Why is DDoS protection priced per Gbps?
Per-Gbps pricing originated with hardware appliances where the cost of packet inspection scaled directly with throughput capacity. Higher-capacity ASICs and network processors cost more to manufacture, so vendors priced accordingly. When software-based detection tools entered the market, many adopted the same model because it mapped to how ISPs and carriers already budgeted for network capacity. The downside is that your detection cost rises with traffic volume even when your server count and actual protection needs remain unchanged.
Is per-node pricing cheaper than per-Gbps?
It depends on the ratio of bandwidth to servers in your environment. Per-node pricing is cheaper when bandwidth grows faster than server count, which is the common case for hosting providers upgrading uplinks. A 20-server operation on 40 Gbps pays $199.80/month with Flowtriq versus $220/month with FastNetMon. If that operator doubles bandwidth to 80 Gbps without adding servers, Flowtriq stays at $199.80/month while FastNetMon jumps to $350/month for the 100G tier. Conversely, if you run 200 servers behind a single 10 Gbps link, per-Gbps licensing at $115/month would be cheaper than per-node at $1,998/month. Model your actual deployment to find the right fit.

The bottom line

Every pricing model optimizes for a different variable. Per-Gbps optimizes for the vendor's revenue at the expense of growing networks. Per-component optimizes for modular deployments but adds complexity.
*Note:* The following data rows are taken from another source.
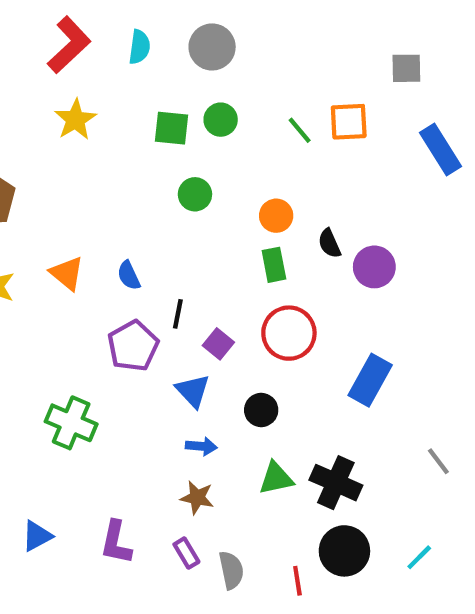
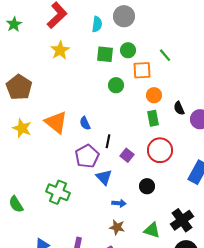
cyan semicircle: (139, 47) -> (97, 24), moved
orange square: (349, 122) -> (142, 70), moved
orange triangle: (67, 273) -> (56, 122), size x1.4
blue triangle: (193, 391) -> (104, 177), moved
green triangle: (276, 478) -> (152, 230), moved, turned 30
black cross: (336, 483) -> (182, 220), turned 30

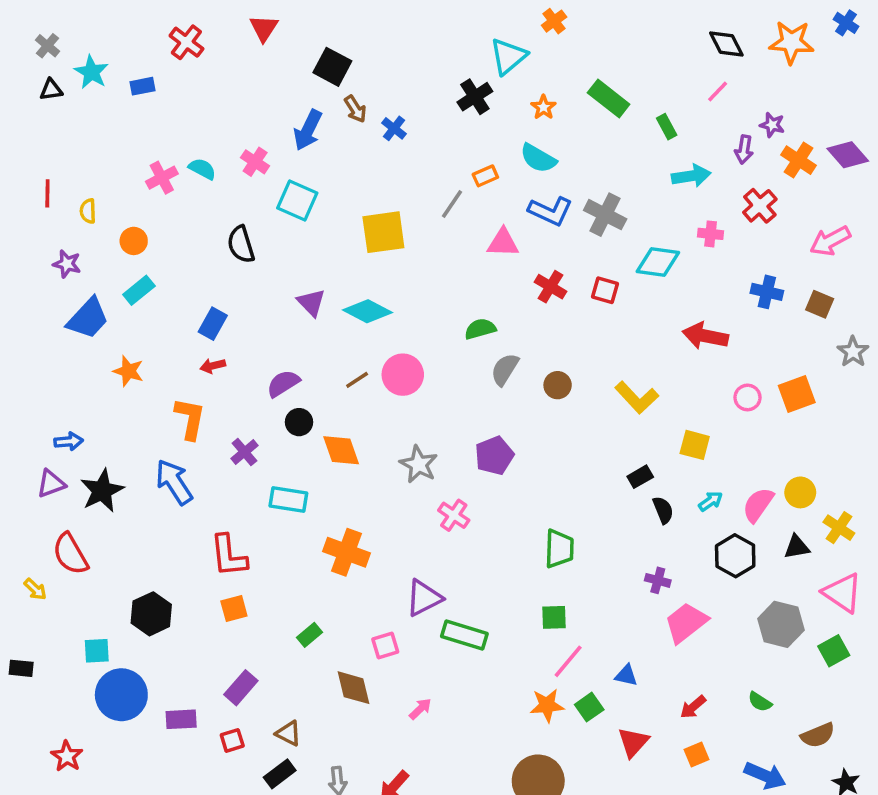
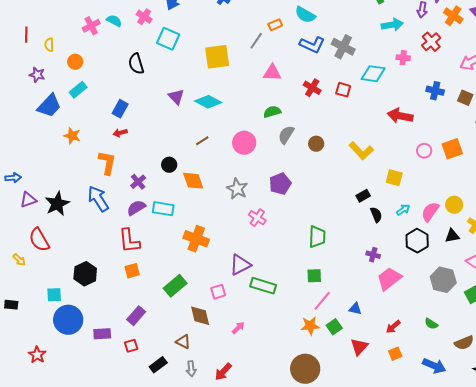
pink triangle: (503, 243) -> (272, 73), moved
pink circle: (403, 375) -> (244, 143), moved
purple semicircle: (283, 383) -> (136, 208), moved
blue arrow: (69, 441) -> (13, 178), moved
green rectangle: (310, 635) -> (175, 286), size x1.6
brown triangle: (288, 733) -> (183, 342), moved

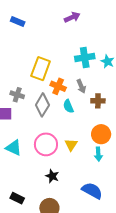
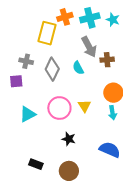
orange cross: (58, 86) -> (65, 17), moved, turned -35
gray arrow: (81, 86) -> (89, 47), size x1.5
cyan triangle: (14, 148) -> (28, 114), turned -48

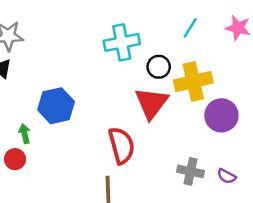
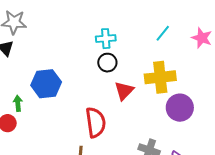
cyan cross: (122, 42) -> (106, 39), size x0.7
black circle: (159, 67) -> (107, 63), moved
red triangle: (151, 103) -> (124, 91), size x0.7

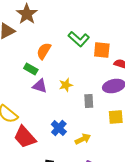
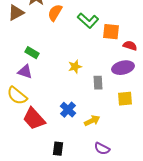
orange semicircle: (44, 51) -> (55, 13), moved
green rectangle: (31, 69) -> (32, 53), moved
purple triangle: (40, 86) -> (25, 72), moved

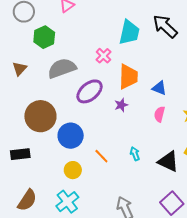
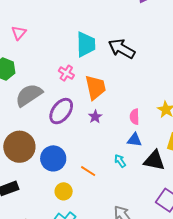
black arrow: (165, 26) -> (122, 49), moved
blue triangle: (159, 88) -> (135, 140), moved

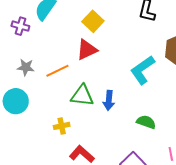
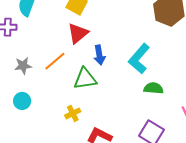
cyan L-shape: (142, 70) -> (139, 59), moved
blue arrow: (109, 100) -> (99, 55), moved
cyan circle: (16, 101) -> (22, 101), size x0.7

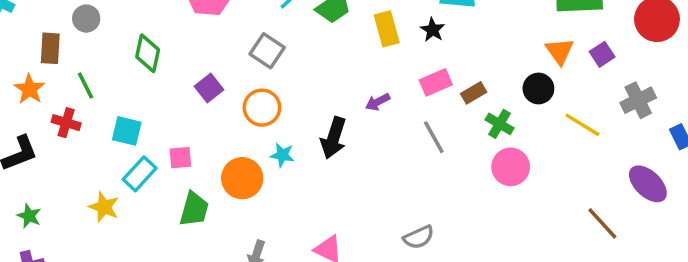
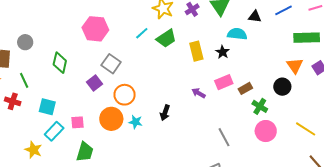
gray square: (267, 51) -> (111, 64), moved
purple arrow: (378, 102) -> (199, 93), moved, turned 56
yellow line: (582, 125) -> (306, 129), moved
gray line: (434, 137) -> (224, 137), moved
black arrow: (334, 138) -> (165, 113), size x0.7
orange circle: (242, 178) -> (111, 119), moved

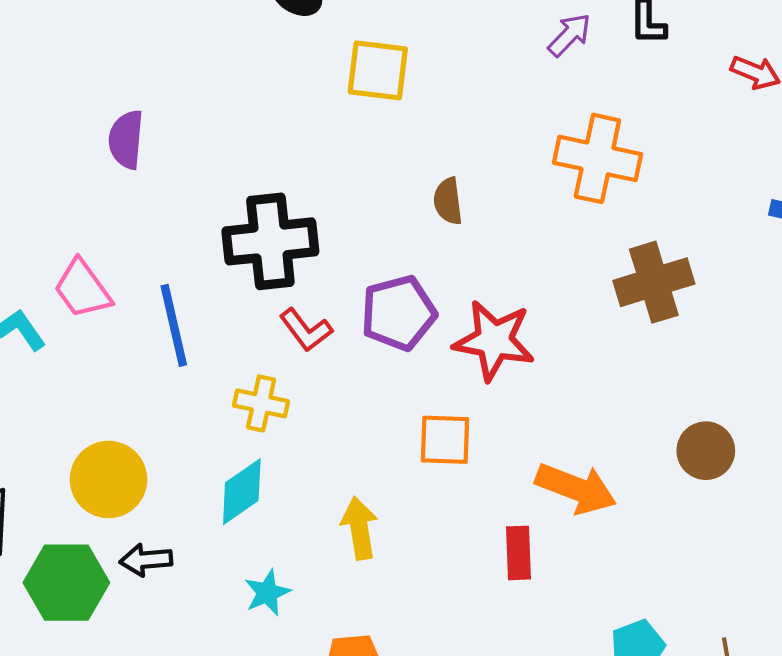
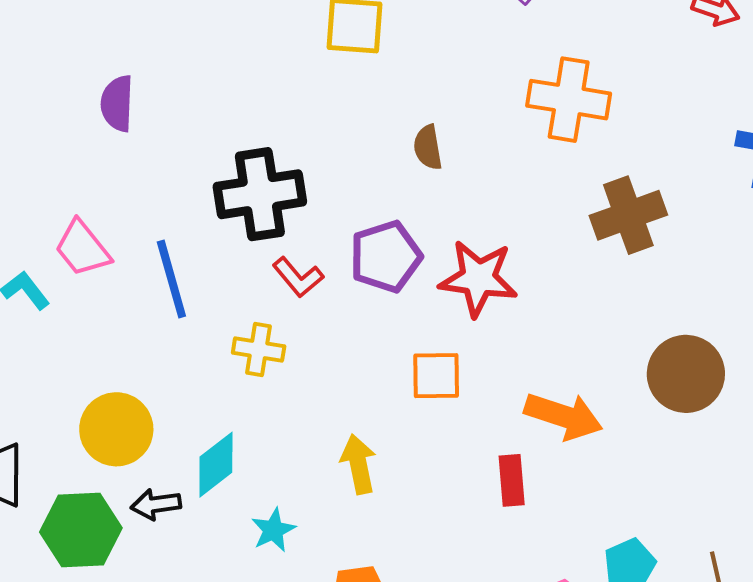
brown circle: (706, 451) -> (686, 374), size x1.4
cyan diamond: (242, 492) -> (216, 465), moved

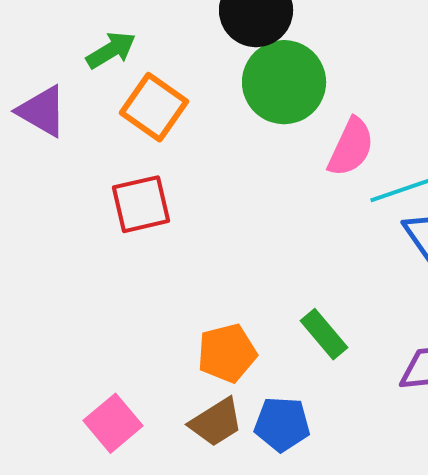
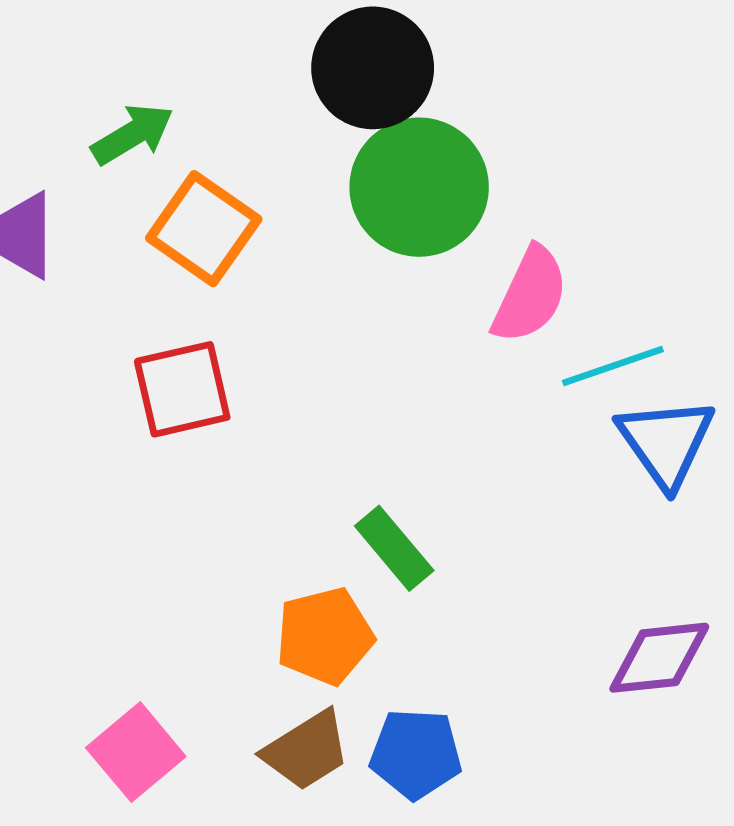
green rectangle: (324, 334) -> (394, 548), moved

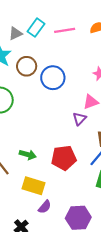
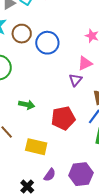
green arrow: (28, 155) -> (27, 105), moved
purple semicircle: (45, 207) -> (50, 175), moved

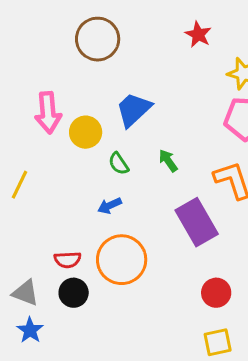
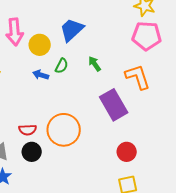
green semicircle: (119, 164) -> (62, 66), turned -119
blue arrow: (110, 206) -> (41, 75), moved, turned 42

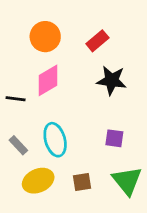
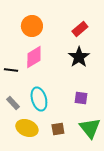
red rectangle: (97, 41) -> (80, 29), moved
black star: (112, 80) -> (79, 57), turned 30
yellow ellipse: (38, 181) -> (27, 128), turned 45

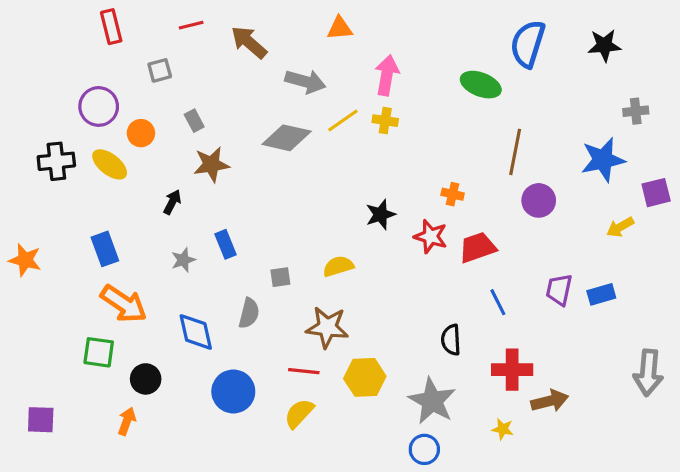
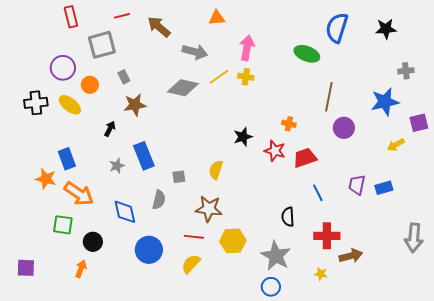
gray square: (160, 70) -> (102, 45), size x1.8
blue rectangle: (225, 244) -> (144, 156), size x1.5
orange star: (25, 260) -> (46, 179), moved
yellow semicircle: (338, 266) -> (216, 170), turned -54

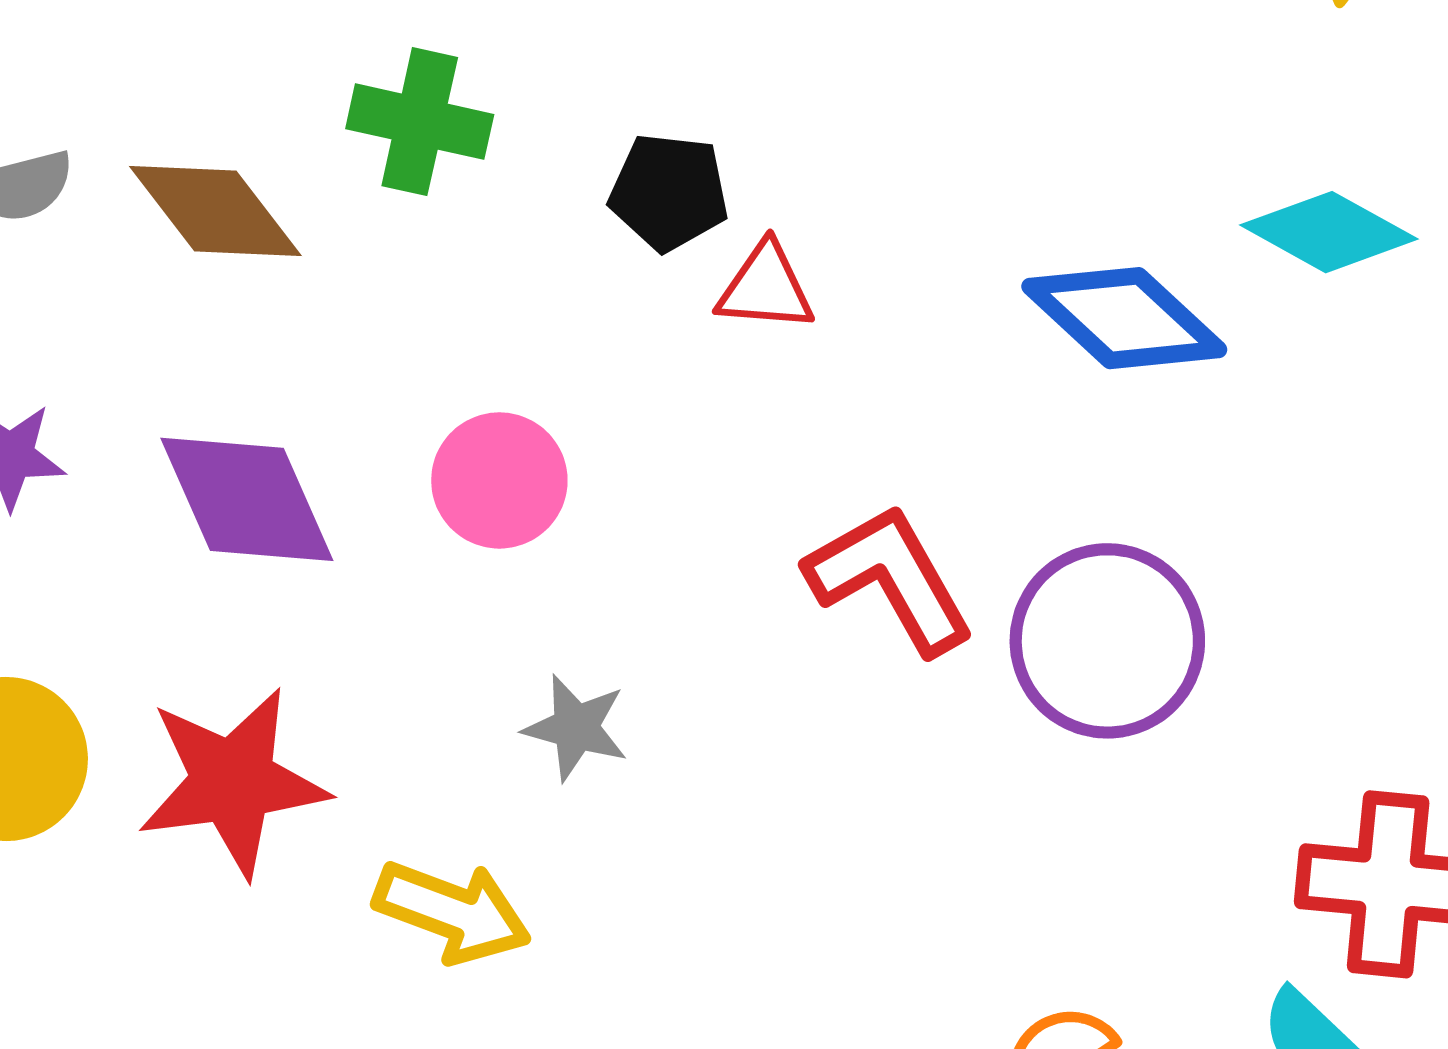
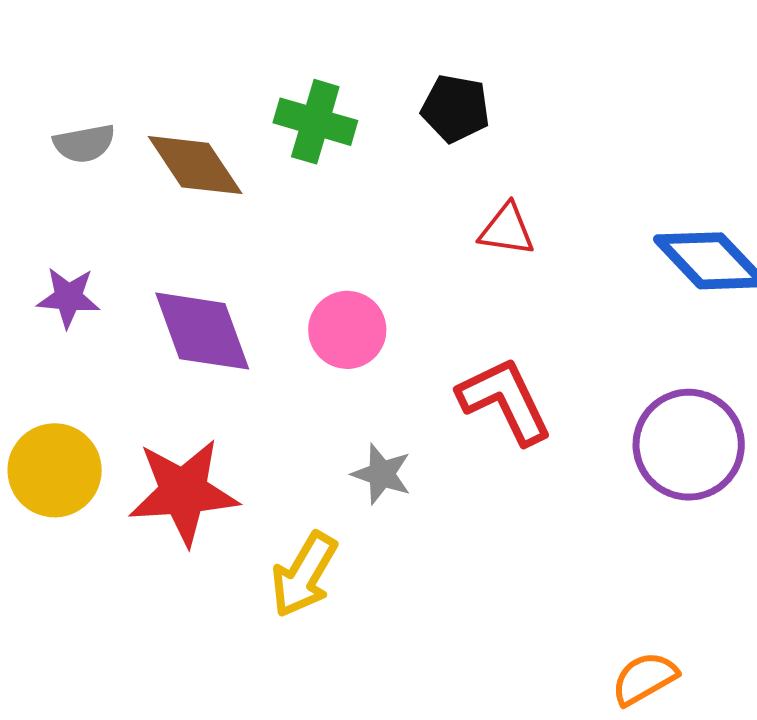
black pentagon: (669, 192) -> (455, 108), moved
red L-shape: (890, 579) -> (505, 401), moved
yellow arrow: (452, 912) -> (304, 575), turned 96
Per-appliance optimizes for inline performance but requires CapEx cycles. Per-node optimizes for the operator by tying cost to the infrastructure being protected.

If your bandwidth is growing, if you are upgrading ports, if you are adding transit, your DDoS detection cost should not be the thing that penalizes that growth. Run the math on your own deployment. Map out your server count and bandwidth trajectory over 12-24 months. The model that costs least today might not be the model that costs least next year.